→ **What you have to do**
The string "Guide" may appear in lines of the listing. Report each line where it does.

------------------------------

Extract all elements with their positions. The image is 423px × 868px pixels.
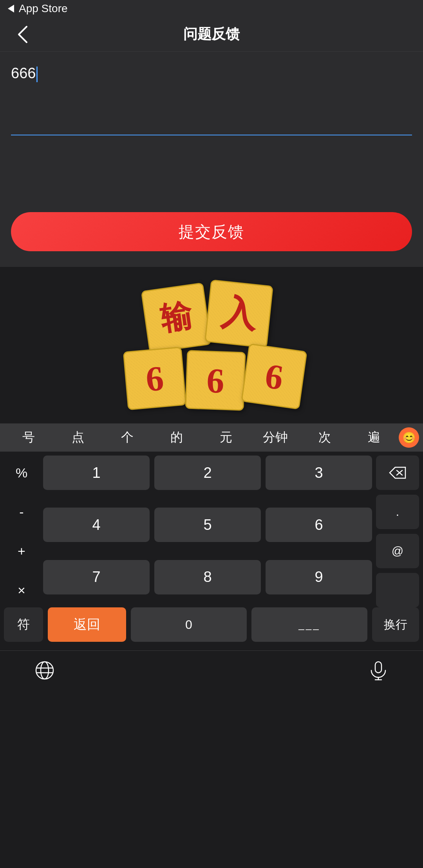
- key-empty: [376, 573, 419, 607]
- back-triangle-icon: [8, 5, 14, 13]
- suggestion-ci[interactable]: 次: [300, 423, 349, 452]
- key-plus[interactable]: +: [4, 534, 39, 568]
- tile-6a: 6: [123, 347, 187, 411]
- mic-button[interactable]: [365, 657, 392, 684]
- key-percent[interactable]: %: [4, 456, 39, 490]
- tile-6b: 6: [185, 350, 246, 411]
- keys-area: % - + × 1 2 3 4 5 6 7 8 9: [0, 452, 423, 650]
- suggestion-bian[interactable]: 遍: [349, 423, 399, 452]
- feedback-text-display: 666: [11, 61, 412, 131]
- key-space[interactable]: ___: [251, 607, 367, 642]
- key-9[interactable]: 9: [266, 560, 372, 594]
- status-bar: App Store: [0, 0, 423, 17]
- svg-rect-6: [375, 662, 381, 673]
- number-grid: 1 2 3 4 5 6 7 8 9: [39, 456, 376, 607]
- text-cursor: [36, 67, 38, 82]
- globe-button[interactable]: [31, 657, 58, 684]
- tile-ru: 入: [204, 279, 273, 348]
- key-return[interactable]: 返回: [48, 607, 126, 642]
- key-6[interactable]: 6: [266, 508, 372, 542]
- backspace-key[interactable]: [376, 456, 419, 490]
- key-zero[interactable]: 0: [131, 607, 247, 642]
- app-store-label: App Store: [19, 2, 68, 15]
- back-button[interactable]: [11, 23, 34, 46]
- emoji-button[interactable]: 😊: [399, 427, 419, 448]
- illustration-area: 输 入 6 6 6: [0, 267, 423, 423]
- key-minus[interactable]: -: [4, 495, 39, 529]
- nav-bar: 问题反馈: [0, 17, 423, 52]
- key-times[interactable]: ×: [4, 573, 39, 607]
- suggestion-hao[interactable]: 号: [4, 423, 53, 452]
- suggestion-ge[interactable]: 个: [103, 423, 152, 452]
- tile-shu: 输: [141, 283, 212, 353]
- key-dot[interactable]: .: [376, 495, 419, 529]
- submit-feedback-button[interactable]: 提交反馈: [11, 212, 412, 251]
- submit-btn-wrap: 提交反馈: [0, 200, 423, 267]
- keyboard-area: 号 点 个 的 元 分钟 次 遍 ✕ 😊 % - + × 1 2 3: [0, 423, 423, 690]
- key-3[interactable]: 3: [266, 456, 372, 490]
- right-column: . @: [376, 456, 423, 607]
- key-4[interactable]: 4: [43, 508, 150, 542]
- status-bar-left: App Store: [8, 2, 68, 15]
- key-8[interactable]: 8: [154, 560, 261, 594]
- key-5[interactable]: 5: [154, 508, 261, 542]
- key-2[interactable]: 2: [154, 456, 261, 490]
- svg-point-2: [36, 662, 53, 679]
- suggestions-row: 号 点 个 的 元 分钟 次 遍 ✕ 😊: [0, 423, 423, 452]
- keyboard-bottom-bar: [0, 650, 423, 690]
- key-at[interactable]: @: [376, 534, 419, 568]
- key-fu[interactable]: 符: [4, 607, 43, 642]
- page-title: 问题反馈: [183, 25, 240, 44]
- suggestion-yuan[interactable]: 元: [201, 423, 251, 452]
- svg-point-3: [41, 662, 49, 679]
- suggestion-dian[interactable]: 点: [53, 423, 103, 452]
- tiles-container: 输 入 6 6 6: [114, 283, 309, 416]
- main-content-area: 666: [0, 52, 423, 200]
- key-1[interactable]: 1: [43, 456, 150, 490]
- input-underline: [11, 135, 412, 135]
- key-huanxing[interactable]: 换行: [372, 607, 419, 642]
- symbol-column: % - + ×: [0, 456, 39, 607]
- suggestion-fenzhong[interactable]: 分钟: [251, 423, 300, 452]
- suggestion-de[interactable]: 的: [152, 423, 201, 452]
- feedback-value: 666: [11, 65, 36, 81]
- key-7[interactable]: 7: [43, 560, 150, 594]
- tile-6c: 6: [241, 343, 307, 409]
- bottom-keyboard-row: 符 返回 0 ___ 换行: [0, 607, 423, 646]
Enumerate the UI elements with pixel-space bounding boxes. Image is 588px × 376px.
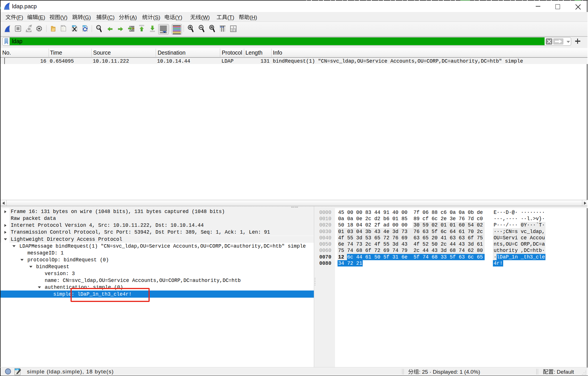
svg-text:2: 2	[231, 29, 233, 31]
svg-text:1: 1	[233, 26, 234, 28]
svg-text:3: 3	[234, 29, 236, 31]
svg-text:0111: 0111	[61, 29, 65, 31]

------------------------------

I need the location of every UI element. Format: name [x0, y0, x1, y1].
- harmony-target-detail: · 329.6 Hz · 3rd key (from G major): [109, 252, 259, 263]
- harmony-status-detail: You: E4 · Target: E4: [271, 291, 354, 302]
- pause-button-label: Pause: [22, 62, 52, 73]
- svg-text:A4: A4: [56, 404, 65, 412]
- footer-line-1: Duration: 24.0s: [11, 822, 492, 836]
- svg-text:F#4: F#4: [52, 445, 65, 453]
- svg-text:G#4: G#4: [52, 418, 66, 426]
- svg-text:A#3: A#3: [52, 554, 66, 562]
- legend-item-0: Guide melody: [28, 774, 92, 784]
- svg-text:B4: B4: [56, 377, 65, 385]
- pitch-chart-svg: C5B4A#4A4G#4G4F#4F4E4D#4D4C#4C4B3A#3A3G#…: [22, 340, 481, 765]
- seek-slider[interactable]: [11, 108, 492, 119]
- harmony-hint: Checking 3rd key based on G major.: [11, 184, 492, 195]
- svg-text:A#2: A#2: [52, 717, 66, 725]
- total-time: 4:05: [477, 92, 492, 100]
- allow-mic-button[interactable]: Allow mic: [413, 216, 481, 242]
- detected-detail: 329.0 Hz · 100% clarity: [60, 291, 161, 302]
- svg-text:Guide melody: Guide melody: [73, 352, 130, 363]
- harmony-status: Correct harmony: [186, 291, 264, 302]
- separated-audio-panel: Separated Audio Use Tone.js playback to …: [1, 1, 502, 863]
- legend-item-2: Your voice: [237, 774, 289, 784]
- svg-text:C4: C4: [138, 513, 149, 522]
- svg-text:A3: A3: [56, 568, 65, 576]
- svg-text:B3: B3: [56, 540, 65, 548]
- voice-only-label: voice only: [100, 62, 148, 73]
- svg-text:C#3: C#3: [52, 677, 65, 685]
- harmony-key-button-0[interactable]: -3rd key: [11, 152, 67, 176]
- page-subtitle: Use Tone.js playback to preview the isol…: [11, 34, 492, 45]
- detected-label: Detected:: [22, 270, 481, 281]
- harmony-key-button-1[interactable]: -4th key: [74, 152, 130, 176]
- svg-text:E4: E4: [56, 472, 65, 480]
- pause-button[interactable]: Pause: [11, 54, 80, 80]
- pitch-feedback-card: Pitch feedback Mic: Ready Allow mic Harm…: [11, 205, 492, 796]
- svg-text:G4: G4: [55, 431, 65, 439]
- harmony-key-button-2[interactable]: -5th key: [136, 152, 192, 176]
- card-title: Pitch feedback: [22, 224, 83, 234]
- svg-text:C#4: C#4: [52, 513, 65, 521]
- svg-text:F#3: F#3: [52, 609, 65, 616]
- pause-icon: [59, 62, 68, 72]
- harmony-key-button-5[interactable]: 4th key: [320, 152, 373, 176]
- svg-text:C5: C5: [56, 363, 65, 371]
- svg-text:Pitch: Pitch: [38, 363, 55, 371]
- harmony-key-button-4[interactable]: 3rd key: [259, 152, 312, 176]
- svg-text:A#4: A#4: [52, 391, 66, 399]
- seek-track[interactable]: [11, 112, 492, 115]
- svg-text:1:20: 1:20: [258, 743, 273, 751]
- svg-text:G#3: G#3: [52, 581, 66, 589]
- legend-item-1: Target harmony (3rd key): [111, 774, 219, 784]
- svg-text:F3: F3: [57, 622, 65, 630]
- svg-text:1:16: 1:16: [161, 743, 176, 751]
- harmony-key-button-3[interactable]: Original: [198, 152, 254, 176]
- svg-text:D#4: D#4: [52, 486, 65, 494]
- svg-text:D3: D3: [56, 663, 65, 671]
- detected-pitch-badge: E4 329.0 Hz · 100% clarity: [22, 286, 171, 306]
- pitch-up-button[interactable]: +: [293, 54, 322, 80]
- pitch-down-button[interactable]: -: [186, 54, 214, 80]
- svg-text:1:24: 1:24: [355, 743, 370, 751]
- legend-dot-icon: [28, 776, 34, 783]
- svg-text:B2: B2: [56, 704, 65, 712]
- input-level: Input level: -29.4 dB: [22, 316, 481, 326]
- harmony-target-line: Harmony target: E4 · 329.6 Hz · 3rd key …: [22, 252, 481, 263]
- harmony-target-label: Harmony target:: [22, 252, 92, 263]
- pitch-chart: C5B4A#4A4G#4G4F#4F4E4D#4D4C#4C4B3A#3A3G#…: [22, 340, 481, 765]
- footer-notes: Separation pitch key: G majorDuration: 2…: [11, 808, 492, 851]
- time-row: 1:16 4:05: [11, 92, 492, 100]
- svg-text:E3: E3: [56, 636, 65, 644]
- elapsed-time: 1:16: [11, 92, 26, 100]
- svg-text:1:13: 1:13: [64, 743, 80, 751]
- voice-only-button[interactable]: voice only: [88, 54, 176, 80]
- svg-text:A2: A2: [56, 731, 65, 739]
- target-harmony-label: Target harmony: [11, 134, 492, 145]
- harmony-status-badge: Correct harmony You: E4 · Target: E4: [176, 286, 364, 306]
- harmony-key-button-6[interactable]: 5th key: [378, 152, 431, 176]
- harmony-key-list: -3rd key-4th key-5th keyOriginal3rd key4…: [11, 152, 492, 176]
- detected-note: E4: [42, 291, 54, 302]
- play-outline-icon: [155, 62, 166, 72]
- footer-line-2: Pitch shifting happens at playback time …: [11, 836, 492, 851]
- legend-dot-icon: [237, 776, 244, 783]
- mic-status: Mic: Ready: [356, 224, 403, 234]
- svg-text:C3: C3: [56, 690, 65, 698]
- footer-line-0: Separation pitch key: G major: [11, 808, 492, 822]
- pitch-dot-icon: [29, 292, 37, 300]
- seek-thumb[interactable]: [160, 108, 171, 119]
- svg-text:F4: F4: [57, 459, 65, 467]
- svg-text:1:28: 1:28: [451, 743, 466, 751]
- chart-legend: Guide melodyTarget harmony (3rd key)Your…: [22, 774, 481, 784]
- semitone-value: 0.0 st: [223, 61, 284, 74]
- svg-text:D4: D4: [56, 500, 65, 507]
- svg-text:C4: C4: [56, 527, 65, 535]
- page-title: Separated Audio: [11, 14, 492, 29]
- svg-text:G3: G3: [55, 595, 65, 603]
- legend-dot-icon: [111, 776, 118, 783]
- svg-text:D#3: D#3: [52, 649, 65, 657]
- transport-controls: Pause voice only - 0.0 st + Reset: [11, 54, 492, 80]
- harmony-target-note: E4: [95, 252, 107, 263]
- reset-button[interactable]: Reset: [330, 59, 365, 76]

------------------------------

→ **Solution below**
- legend-item-0: Guide melody: [28, 774, 92, 784]
- svg-text:Guide melody: Guide melody: [73, 352, 130, 363]
- chart-legend: Guide melodyTarget harmony (3rd key)Your…: [22, 774, 481, 784]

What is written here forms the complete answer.